The LDC Solar Energy Belt

    At a previous conference, Vincent Adams had expressed his concern for energy market dynamics and its implications for the Caribbean.  A great majority of islands do not produce petroleum, and their economies are based on tourism; drastic increases in the price of crude oil would have grave economic impacts.  The situation is worse when we consider the need to constantly transfer petroleum in tankers for nearly all of its energetic and transportation requirements , as is the case with Puerto Rico.  The combination of these factors creates a frankly alarming scenario.

    Nonetheless, as the speakers in the successful conference by ACEER demonstrated, there is no reason for which the dependency on petroleum could not be drastically reduced.  After all, the entire Caribbean resides in the tropical sun belt, with an abundance of solar energy.  Installing photovoltaic cells on ALL the roofs of every house and building would feed electricity into the grid precisely during the peaks of greatest demand--such as in the middle of the day during a hot summer.  It turns out that the new "Saudi Arabia" was right under our noses all of the time, or actually above it: the roofs of our own homes. (It is a fallacy, shows Fernando Plá, to store this energy to be used later in the night; batteries go bad and require costly and complex system that are simply not cost-effective.)

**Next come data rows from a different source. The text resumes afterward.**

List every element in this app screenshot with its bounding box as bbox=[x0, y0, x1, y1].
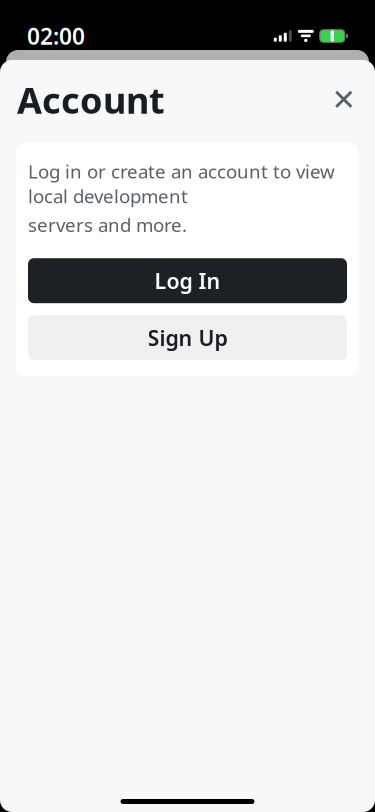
staticText: servers and more. bbox=[28, 212, 187, 237]
staticText: Log In bbox=[154, 266, 220, 295]
staticText: 02:00 bbox=[27, 21, 85, 51]
staticText: Sign Up bbox=[148, 324, 228, 352]
staticText: Log in or create an account to view loca… bbox=[28, 159, 335, 208]
staticText: Account bbox=[17, 76, 165, 124]
staticText: ✕ bbox=[332, 83, 356, 117]
button[interactable]: Close bbox=[322, 78, 366, 122]
button[interactable]: Log In bbox=[28, 258, 347, 303]
button[interactable]: Sign Up bbox=[28, 315, 347, 360]
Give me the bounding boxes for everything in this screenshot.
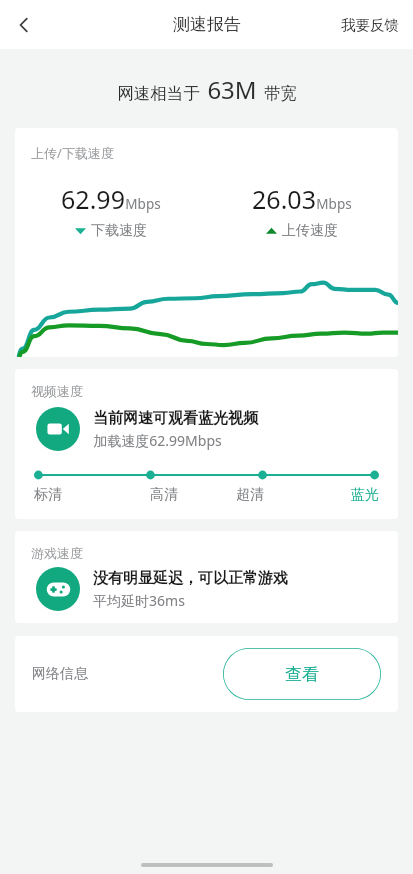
staticText: 蓝光 — [351, 486, 379, 504]
button[interactable]: 查看 — [223, 648, 381, 700]
staticText: 网速相当于 — [117, 83, 200, 104]
staticText: 视频速度 — [31, 383, 83, 399]
staticText: 上传/下载速度 — [31, 144, 114, 162]
staticText: 网络信息 — [32, 665, 88, 683]
staticText: 查看 — [285, 664, 319, 685]
staticText: 游戏速度 — [31, 545, 83, 561]
button[interactable]: 游戏速度 — [15, 531, 398, 623]
staticText: 下载速度 — [91, 222, 147, 240]
staticText: 没有明显延迟，可以正常游戏 — [93, 569, 288, 588]
staticText: 平均延时36ms — [93, 591, 185, 610]
staticText: Mbps — [316, 195, 352, 213]
staticText: 高清 — [150, 486, 178, 504]
button[interactable]: Back — [0, 1, 48, 49]
staticText: 当前网速可观看蓝光视频 — [93, 409, 258, 428]
staticText: 测速报告 — [173, 14, 241, 35]
button[interactable]: 我要反馈 — [327, 4, 413, 46]
staticText: 上传速度 — [282, 222, 338, 240]
staticText: 带宽 — [264, 83, 297, 104]
staticText: Mbps — [125, 195, 161, 213]
staticText: 标清 — [34, 486, 62, 504]
staticText: 加载速度62.99Mbps — [93, 431, 222, 450]
button[interactable]: 上传/下载速度 — [15, 128, 398, 357]
staticText: 超清 — [236, 486, 264, 504]
staticText: 62.99 — [61, 182, 125, 216]
staticText: 26.03 — [252, 182, 316, 216]
button[interactable]: 视频速度 — [15, 369, 398, 519]
staticText: 我要反馈 — [341, 16, 399, 34]
staticText: 63M — [207, 73, 257, 106]
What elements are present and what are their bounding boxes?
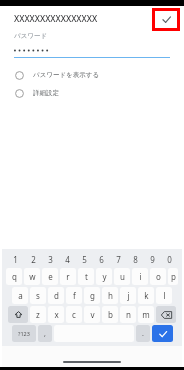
staticText: 0	[167, 254, 172, 265]
staticText: c	[72, 309, 76, 320]
button[interactable]: 詳細設定	[2, 84, 182, 102]
button[interactable]: d	[48, 287, 64, 304]
button[interactable]: b	[102, 306, 118, 323]
staticText: 6	[99, 254, 104, 265]
button[interactable]: n	[120, 306, 136, 323]
staticText: k	[144, 290, 149, 301]
staticText: q	[12, 271, 17, 282]
button[interactable]: 6	[93, 252, 110, 266]
button[interactable]: y	[96, 268, 112, 285]
staticText: 3	[48, 254, 53, 265]
button[interactable]: o	[150, 268, 166, 285]
button[interactable]: ?123	[12, 325, 36, 342]
staticText: 7	[116, 254, 121, 265]
staticText: v	[90, 309, 95, 320]
staticText: i	[139, 271, 142, 282]
button[interactable]: m	[138, 306, 154, 323]
button[interactable]: .	[136, 325, 150, 342]
staticText: s	[36, 290, 40, 301]
button[interactable]: a	[12, 287, 28, 304]
button[interactable]: l	[156, 287, 172, 304]
button[interactable]: 2	[24, 252, 42, 266]
staticText: w	[29, 271, 36, 282]
staticText: e	[48, 271, 53, 282]
button[interactable]	[14, 44, 170, 55]
button[interactable]: q	[6, 268, 22, 285]
button[interactable]: 8	[127, 252, 144, 266]
staticText: t	[85, 271, 88, 282]
staticText: n	[126, 309, 131, 320]
button[interactable]: h	[102, 287, 118, 304]
staticText: 9	[150, 254, 155, 265]
staticText: z	[36, 309, 40, 320]
button[interactable]: Backspace	[156, 306, 176, 323]
button[interactable]: p	[168, 268, 178, 285]
staticText: パスワード	[14, 32, 48, 40]
staticText: 5	[82, 254, 87, 265]
button[interactable]: j	[120, 287, 136, 304]
staticText: g	[90, 290, 95, 301]
staticText: y	[102, 271, 107, 282]
button[interactable]: パスワードを表示する	[2, 66, 182, 84]
staticText: r	[66, 271, 70, 282]
button[interactable]: k	[138, 287, 154, 304]
staticText: ?123	[18, 330, 30, 337]
button[interactable]: ホーム	[63, 361, 121, 363]
staticText: f	[73, 290, 76, 301]
button[interactable]: 5	[76, 252, 93, 266]
button[interactable]: s	[30, 287, 46, 304]
button[interactable]: ,	[38, 325, 52, 342]
button[interactable]: i	[132, 268, 148, 285]
button[interactable]: 7	[110, 252, 127, 266]
staticText: 2	[31, 254, 36, 265]
staticText: o	[156, 271, 161, 282]
staticText: 1	[13, 254, 18, 265]
button[interactable]: r	[60, 268, 76, 285]
button[interactable]: 4	[59, 252, 76, 266]
staticText: ,	[44, 329, 46, 339]
button[interactable]: 0	[161, 252, 178, 266]
button[interactable]: g	[84, 287, 100, 304]
staticText: m	[142, 309, 150, 320]
button[interactable]: w	[24, 268, 40, 285]
staticText: h	[108, 290, 113, 301]
staticText: p	[171, 271, 176, 282]
staticText: 8	[133, 254, 138, 265]
button[interactable]: v	[84, 306, 100, 323]
staticText: パスワードを表示する	[33, 71, 100, 79]
staticText: d	[54, 290, 59, 301]
staticText: b	[108, 309, 113, 320]
staticText: 詳細設定	[33, 89, 59, 97]
button[interactable]: z	[30, 306, 46, 323]
staticText: x	[54, 309, 59, 320]
staticText: u	[120, 271, 125, 282]
button[interactable]: Shift	[8, 306, 28, 323]
staticText: .	[142, 329, 144, 339]
button[interactable]: t	[78, 268, 94, 285]
staticText: a	[18, 290, 23, 301]
button[interactable]: Enter	[152, 325, 173, 342]
button[interactable]: 確定	[155, 11, 177, 28]
button[interactable]: u	[114, 268, 130, 285]
button[interactable]: c	[66, 306, 82, 323]
staticText: XXXXXXXXXXXXXXXX	[14, 13, 98, 25]
button[interactable]: 3	[42, 252, 59, 266]
button[interactable]: 1	[6, 252, 24, 266]
button[interactable]: x	[48, 306, 64, 323]
button[interactable]: 9	[144, 252, 161, 266]
staticText: l	[163, 290, 166, 301]
staticText: j	[127, 290, 130, 301]
button[interactable]: e	[42, 268, 58, 285]
button[interactable]: f	[66, 287, 82, 304]
staticText: 4	[65, 254, 70, 265]
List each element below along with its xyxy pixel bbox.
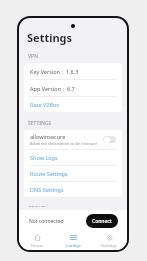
button[interactable]: allowinsecure bbox=[24, 130, 122, 149]
staticText: Connect bbox=[92, 218, 112, 225]
staticText: Route Settings bbox=[30, 170, 68, 177]
staticText: Rate V2Box bbox=[30, 101, 60, 108]
button[interactable]: Rate V2Box bbox=[24, 97, 122, 112]
staticText: Configs bbox=[66, 243, 81, 249]
button[interactable]: Route Settings bbox=[24, 166, 122, 181]
staticText: Key Version : bbox=[30, 68, 63, 75]
staticText: allowinsecure bbox=[30, 133, 66, 140]
staticText: ABOUT bbox=[28, 205, 45, 207]
staticText: Not connected bbox=[29, 218, 64, 225]
button[interactable]: Home bbox=[19, 232, 55, 250]
staticText: Show Logs bbox=[30, 154, 58, 161]
staticText: App Version : bbox=[30, 85, 64, 92]
button[interactable]: App Version : bbox=[24, 80, 122, 96]
staticText: 1.6.3 bbox=[66, 68, 79, 75]
button[interactable]: Show Logs bbox=[24, 150, 122, 165]
staticText: Allow the destination to be insecure bbox=[30, 141, 98, 146]
other: Allow insecure toggle bbox=[103, 136, 116, 143]
staticText: Home bbox=[31, 243, 43, 249]
staticText: Settings bbox=[27, 30, 73, 45]
button[interactable]: Key Version : bbox=[24, 63, 122, 79]
staticText: 6.7 bbox=[67, 85, 75, 92]
button[interactable]: Connect bbox=[86, 214, 118, 228]
button[interactable]: DNS Settings bbox=[24, 182, 122, 197]
staticText: Settings bbox=[101, 243, 117, 249]
button[interactable]: Settings bbox=[91, 232, 127, 250]
staticText: SETTINGS bbox=[28, 120, 52, 127]
staticText: VPN bbox=[28, 53, 39, 60]
button[interactable]: Configs bbox=[55, 232, 91, 250]
staticText: DNS Settings bbox=[30, 186, 64, 193]
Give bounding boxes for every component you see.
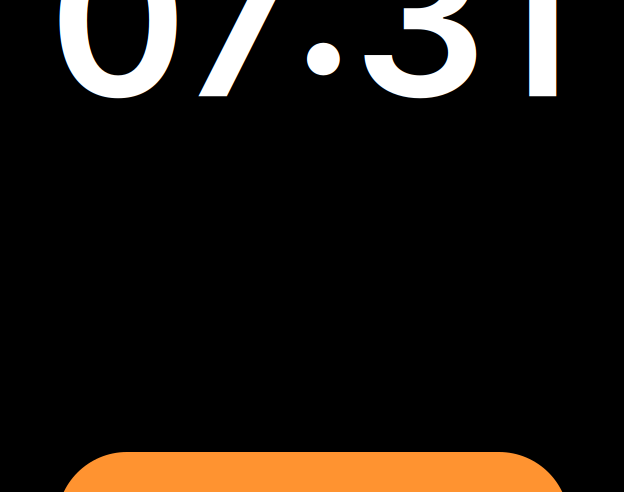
button[interactable]: Pause: [57, 452, 569, 492]
staticText: 07:31: [49, 0, 572, 147]
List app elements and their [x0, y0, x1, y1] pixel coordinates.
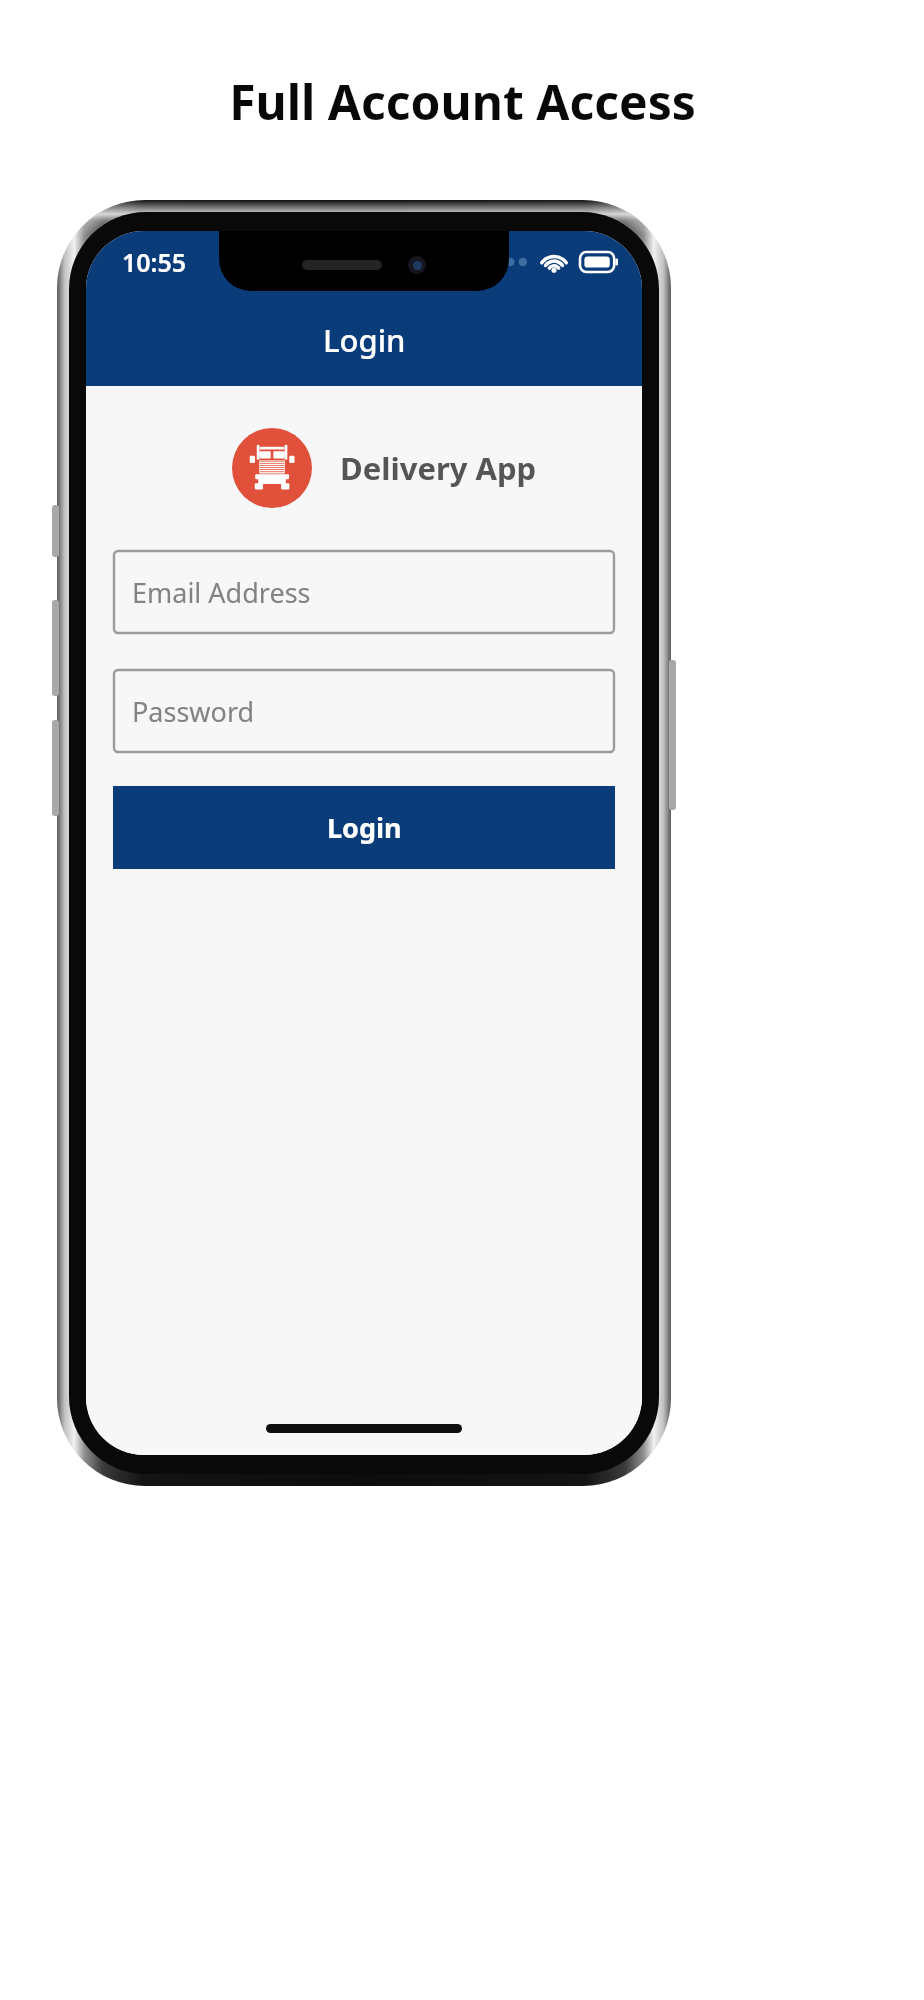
staticText: Delivery App — [340, 447, 537, 489]
staticText: Login — [323, 319, 406, 361]
button[interactable]: Email Address — [114, 551, 614, 633]
staticText: 10:55 — [122, 245, 187, 279]
staticText: Password — [132, 693, 255, 730]
staticText: Login — [327, 809, 402, 846]
staticText: Full Account Access — [229, 69, 696, 134]
button[interactable]: Password — [114, 670, 614, 752]
staticText: Email Address — [132, 574, 311, 611]
button[interactable]: Login — [113, 786, 615, 869]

    These brilliant ideas, actually at a more advanced stage of implementation in Spain and Europe, require a drastic institutional-legal change in Puerto Rico, particularly in the relation between the electric company (AEE) and its customers.  With net-metering, the actual resale of electricity back to the AEE is actually unfair to the common user.  The AEE buys at 4 cents but sells at 17 cents; such is the way large corporations tend to operate.  Nonetheless, aside from the legal obstacles as these--artificially created to benefit certain corporations, there is no valid reason not to substantially modify the existing electrical system on our island of Puerto RIco.

    The same could be said for the Caribbean, and the great majority of less developed nations that principally reside in the tropics.